**What to do:** For this task, copy the data that follows exactly, keeping every character.

Collected data:
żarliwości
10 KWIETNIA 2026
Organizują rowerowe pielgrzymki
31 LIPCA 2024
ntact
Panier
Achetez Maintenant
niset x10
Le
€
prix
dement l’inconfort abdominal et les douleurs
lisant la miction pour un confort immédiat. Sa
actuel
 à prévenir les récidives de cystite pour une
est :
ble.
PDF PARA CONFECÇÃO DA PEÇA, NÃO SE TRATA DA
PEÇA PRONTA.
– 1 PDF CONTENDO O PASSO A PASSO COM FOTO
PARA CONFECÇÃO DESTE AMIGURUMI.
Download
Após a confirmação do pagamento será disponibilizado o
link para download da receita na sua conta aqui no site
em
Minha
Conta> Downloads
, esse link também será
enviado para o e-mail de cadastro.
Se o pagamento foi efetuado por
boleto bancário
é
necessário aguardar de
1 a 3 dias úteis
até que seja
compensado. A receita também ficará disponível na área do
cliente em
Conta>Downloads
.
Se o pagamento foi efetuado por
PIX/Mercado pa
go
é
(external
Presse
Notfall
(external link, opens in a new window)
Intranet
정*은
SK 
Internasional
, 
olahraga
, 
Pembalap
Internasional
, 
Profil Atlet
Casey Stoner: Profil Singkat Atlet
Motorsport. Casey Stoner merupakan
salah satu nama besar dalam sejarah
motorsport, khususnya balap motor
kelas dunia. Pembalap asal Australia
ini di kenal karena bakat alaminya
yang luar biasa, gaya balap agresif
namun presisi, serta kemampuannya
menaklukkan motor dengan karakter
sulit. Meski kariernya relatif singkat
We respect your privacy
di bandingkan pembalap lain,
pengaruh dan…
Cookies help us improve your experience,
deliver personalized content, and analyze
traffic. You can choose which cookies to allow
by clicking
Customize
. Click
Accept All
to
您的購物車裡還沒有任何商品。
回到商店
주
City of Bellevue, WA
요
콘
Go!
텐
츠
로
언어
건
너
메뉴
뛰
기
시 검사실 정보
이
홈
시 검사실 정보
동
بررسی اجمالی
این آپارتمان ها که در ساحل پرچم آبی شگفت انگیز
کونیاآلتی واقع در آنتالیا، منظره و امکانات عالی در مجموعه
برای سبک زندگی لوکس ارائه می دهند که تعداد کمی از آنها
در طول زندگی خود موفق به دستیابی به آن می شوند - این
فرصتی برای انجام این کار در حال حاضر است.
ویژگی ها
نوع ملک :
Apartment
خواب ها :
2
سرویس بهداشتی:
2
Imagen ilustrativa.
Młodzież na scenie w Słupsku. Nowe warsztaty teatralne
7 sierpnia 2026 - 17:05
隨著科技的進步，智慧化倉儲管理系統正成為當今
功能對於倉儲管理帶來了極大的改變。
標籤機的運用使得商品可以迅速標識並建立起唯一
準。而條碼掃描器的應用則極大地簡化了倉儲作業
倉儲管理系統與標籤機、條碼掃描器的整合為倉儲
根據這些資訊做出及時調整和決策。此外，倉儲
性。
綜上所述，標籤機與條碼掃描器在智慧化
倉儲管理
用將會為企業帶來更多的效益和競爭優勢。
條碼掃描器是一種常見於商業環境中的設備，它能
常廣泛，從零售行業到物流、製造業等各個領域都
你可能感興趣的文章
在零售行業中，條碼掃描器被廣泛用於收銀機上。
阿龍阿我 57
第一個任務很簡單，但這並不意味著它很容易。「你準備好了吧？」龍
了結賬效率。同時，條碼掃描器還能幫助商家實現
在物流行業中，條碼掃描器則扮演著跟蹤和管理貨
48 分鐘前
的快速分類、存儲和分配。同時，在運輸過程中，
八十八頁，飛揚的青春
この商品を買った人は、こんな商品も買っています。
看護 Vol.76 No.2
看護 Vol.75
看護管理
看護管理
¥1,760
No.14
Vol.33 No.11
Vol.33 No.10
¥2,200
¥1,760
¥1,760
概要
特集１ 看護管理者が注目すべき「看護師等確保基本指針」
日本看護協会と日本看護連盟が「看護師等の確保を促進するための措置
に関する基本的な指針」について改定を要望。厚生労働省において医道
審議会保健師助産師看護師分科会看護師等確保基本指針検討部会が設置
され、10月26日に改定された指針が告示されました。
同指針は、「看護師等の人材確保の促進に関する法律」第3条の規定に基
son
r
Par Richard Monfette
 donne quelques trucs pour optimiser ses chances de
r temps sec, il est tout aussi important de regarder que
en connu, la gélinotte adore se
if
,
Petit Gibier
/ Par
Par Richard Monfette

**Exercise output:**
żarliwości
10 KWIETNIA 2026
Organizują rowerowe pielgrzymki
31 LIPCA 2024
ntact
Panier
Achetez Maintenant
niset x10
Le
€
prix
dement l’inconfort abdominal et les douleurs
lisant la miction pour un confort immédiat. Sa
actuel
 à prévenir les récidives de cystite pour une
est :
ble.
PDF PARA CONFECÇÃO DA PEÇA, NÃO SE TRATA DA
PEÇA PRONTA.
– 1 PDF CONTENDO O PASSO A PASSO COM FOTO
PARA CONFECÇÃO DESTE AMIGURUMI.
Download
Após a confirmação do pagamento será disponibilizado o
link para download da receita na sua conta aqui no site
em
Minha
Conta> Downloads
, esse link também será
enviado para o e-mail de cadastro.
Se o pagamento foi efetuado por
boleto bancário
é
necessário aguardar de
1 a 3 dias úteis
até que seja
compensado. A receita também ficará disponível na área do
cliente em
Conta>Downloads
.
Se o pagamento foi efetuado por
PIX/Mercado pa
go
é
(external
Presse
Notfall
(external link, opens in a new window)
Intranet
정*은
SK 
Internasional
, 
olahraga
, 
Pembalap
Internasional
, 
Profil Atlet
Casey Stoner: Profil Singkat Atlet
Motorsport. Casey Stoner merupakan
salah satu nama besar dalam sejarah
motorsport, khususnya balap motor
kelas dunia. Pembalap asal Australia
ini di kenal karena bakat alaminya
yang luar biasa, gaya balap agresif
namun presisi, serta kemampuannya
menaklukkan motor dengan karakter
sulit. Meski kariernya relatif singkat
We respect your privacy
di bandingkan pembalap lain,
pengaruh dan…
Cookies help us improve your experience,
deliver personalized content, and analyze
traffic. You can choose which cookies to allow
by clicking
Customize
. Click
Accept All
to
您的購物車裡還沒有任何商品。
回到商店
주
City of Bellevue, WA
요
콘
Go!
텐
츠
로
언어
건
너
메뉴
뛰
기
시 검사실 정보
이
홈
시 검사실 정보
동
بررسی اجمالی
این آپارتمان ها که در ساحل پرچم آبی شگفت انگیز
کونیاآلتی واقع در آنتالیا، منظره و امکانات عالی در مجموعه
برای سبک زندگی لوکس ارائه می دهند که تعداد کمی از آنها
در طول زندگی خود موفق به دستیابی به آن می شوند - این
فرصتی برای انجام این کار در حال حاضر است.
ویژگی ها
نوع ملک :
Apartment
خواب ها :
2
سرویس بهداشتی:
2
Imagen ilustrativa.
Młodzież na scenie w Słupsku. Nowe warsztaty teatralne
7 sierpnia 2026 - 17:05
隨著科技的進步，智慧化倉儲管理系統正成為當今
功能對於倉儲管理帶來了極大的改變。
標籤機的運用使得商品可以迅速標識並建立起唯一
準。而條碼掃描器的應用則極大地簡化了倉儲作業
倉儲管理系統與標籤機、條碼掃描器的整合為倉儲
根據這些資訊做出及時調整和決策。此外，倉儲
性。
綜上所述，標籤機與條碼掃描器在智慧化
倉儲管理
用將會為企業帶來更多的效益和競爭優勢。
條碼掃描器是一種常見於商業環境中的設備，它能
常廣泛，從零售行業到物流、製造業等各個領域都
你可能感興趣的文章
在零售行業中，條碼掃描器被廣泛用於收銀機上。
阿龍阿我 57
第一個任務很簡單，但這並不意味著它很容易。「你準備好了吧？」龍
了結賬效率。同時，條碼掃描器還能幫助商家實現
在物流行業中，條碼掃描器則扮演著跟蹤和管理貨
48 分鐘前
的快速分類、存儲和分配。同時，在運輸過程中，
八十八頁，飛揚的青春
この商品を買った人は、こんな商品も買っています。
看護 Vol.76 No.2
看護 Vol.75
看護管理
看護管理
¥1,760
No.14
Vol.33 No.11
Vol.33 No.10
¥2,200
¥1,760
¥1,760
概要
特集１ 看護管理者が注目すべき「看護師等確保基本指針」
日本看護協会と日本看護連盟が「看護師等の確保を促進するための措置
に関する基本的な指針」について改定を要望。厚生労働省において医道
審議会保健師助産師看護師分科会看護師等確保基本指針検討部会が設置
され、10月26日に改定された指針が告示されました。
同指針は、「看護師等の人材確保の促進に関する法律」第3条の規定に基
son
r
Par Richard Monfette
 donne quelques trucs pour optimiser ses chances de
r temps sec, il est tout aussi important de regarder que
en connu, la gélinotte adore se
if
,
Petit Gibier
/ Par
Par Richard Monfette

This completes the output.